Um dia especial. Maria Dolores e o futuro marido iam alugar o vestido de noiva e o terno do casamento. A loja ficava na Boa Vista, centro da cidade. Aliás, o aluguel do vestido, imaculadamente branco, era presente de casamento da dona do salão, reconhecimento à excelente funcionária que ia trabalhar até quando adoecia.
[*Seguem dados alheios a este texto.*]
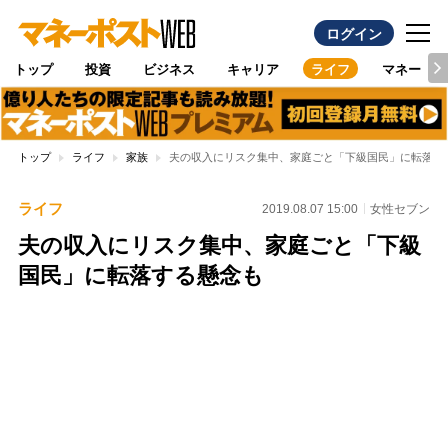
ログイン
トップ
投資
ビジネス
キャリア
ライフ
マネー
トップ
ライフ
家族
夫の収入にリスク集中、家庭ごと「下級国民」に転落す
ライフ
2019.08.07 15:00
女性セブン
夫の収入にリスク集中、家庭ごと「下級
国民」に転落する懸念も
Loaded
:
100.00%
/
Unmute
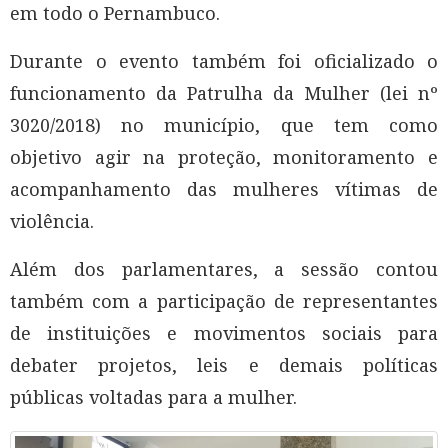
em todo o Pernambuco.
Durante o evento também foi oficializado o
funcionamento da Patrulha da Mulher (lei nº
3020/2018) no município, que tem como
objetivo agir na proteção, monitoramento e
acompanhamento das mulheres vítimas de
violência.
Além dos parlamentares, a sessão contou
também com a participação de representantes
de instituições e movimentos sociais para
debater projetos, leis e demais políticas
públicas voltadas para a mulher.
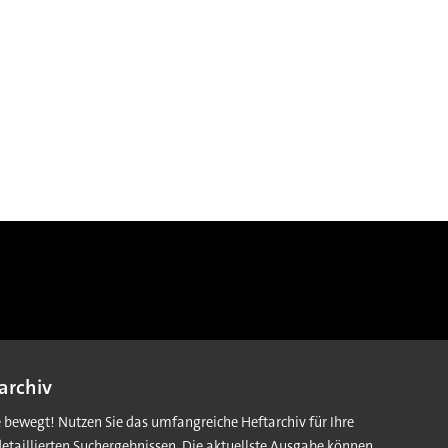
archiv
e bewegt! Nutzen Sie das umfangreiche Heftarchiv für Ihre
detaillierten Suchergebnissen. Die aktuellste Ausgabe können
Já Godofredo, mestre-de-obra, estava mais acostumado a lidar com cimento e cal do que com roupas de grã-fino. Mas quem era ele para negar o desejo de Maria Dolores de casar de véu e grinalda?
No caminho para a loja, Maria Dolores ia fazendo planos e contas, contas e planos. Ela sabia que casamento é renúncia. Mas estava disposta a abrir mão da vida de solteira, do descompromisso do dia-a-dia, das festas de final de semana. O que queria mesmo era viver com Godofredo e ter filhos, muitos filhos. É o que mais desejava, apesar de saber que a vida estava cada dia mais difícil para todos.
Praticamente chegaram juntos à loja. Um bom sinal. As coisas estavam dando certo. Escolher um terno para o noivo não foi tarefa fácil. Desengonçado de nascença, foi difícil achar um paletó que caísse bem no parrudo mestre-de-obra. Depois de várias tentativas, a escolha recaiu sobre um preto. Até que combinou, pensou Maria Dolores quando entrava na cabine para a prova do seu vestido. O corpo da morenaça facilitou o trabalho do espelho. A noiva ia ficar realmente muito bonita, com o vestido imaculadamente branco. Um sorriso de anjo sacana.
Enquanto Maria Dolores estava na cabine, Godofredo conversava com a atendente sobre o preço do aluguel das roupas. Nesse momento, como sempre acontece na narrativa das páginas policiais, dois bandidos, armados de revólver, entram na loja e anunciam o assalto. Nervosos, limpam o caixa e todo o dinheiro que o noivo tinha levado para o aluguel das roupas.
Quando estavam para fugir, Maria Dolores sai da cabine, ainda vestida de noiva. Surpreendido, um dos ladrões atira. Disparo certeiro no peito da moça. A fuga dos assaltantes é rápida. A queda da moça mais ainda. Godofredo corre para socorrê-la. Pressentindo que vai morrer, Maria Dolores ainda tem força para dizer, bem baixinho:
“Amor, me guardei a vida inteira para você”.
Com o vestido de noiva manchado de sangue, Maria Dolores foi enterrada no Cemitério da Várzea.
Desde então, Godofredo, sempre vestindo terno preto, se fechou para o mundo, de luto. Passou a ser conhecido como o viúvo da loja de roupas de aluguel.